Pretest / Posttest Sensitization
In this case, the adolescents underwent a single battery of tests in what appears to have been one sitting. A consent form, questionnaires, and a potential follow-up interview with parents were also sent to parents and teachers. We do not know how much teachers or parents communicated pretest/posttest information with adolescents and whether or not they could have sensitized them to information.
Interaction History
Once again, we need to find out the timeframe under which the researchers conducted this work, so we cannot say with certainty which historical events may have caused an interaction effect here. We also need to find out how representative the sample was of its population or its diverse characteristics.
Influence of Measurement
Similarly to threats to internal validity, we are not sure the instruments were used in a standardized manner by researchers. Little documentation exists on any form of use, including how researchers were trained or observed for interrater reliability. Once again, we also do not know how having so many instruments administered at once affected their reliability. Fatigue of researchers and participants and test interaction may have played a role.

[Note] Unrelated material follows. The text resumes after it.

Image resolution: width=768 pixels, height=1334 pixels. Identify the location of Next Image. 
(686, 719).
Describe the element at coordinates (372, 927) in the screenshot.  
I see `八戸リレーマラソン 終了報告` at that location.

Time Lapse Between Treatment and Measurement
In this case, we could not manipulate the independent variable because our experiment was a quasi-experiment. We needed to assign participants to groups where their characteristics already existed. This experiment had no active intervention or treatment.
Other Threats to Validity
Finally, Mertens (2019) offers other threats to external validity for quantitative experimental, quasi-experimental, and single-group designs.
Implemented as Planned
Implementing as planned relates to proper steps being put in place to ensure the researchers implemented the experiment according to plan. This research needs more documentation regarding procedures for experimenting. The sparsity of documentation leaves us to wonder if researchers carried out work according to plan, and it also makes it harder for us to replicate this research or to generalize its findings.
Strength of Treatment
In this case, we did not have a treatment, although we have concerns regarding how consistently and reliably the dependent variables were measured. The research needed to document planning and provide adequate operational definitions.
Ethics of Denying Control Treatment
Our control participants, in this case, did not have ADHD. Control participants without ADHD minimize the ethical concerns of not providing them with ADHD treatment. However, the researchers did not explain what they told the control participants. How were they selected? What kind of assignment to groups did researchers consider for the desired controls? Ethics is still a concern here, as researchers may have given participants information promoting them to join the experiment that biased their participation, or researchers may have selected them in an unethical and biased manner.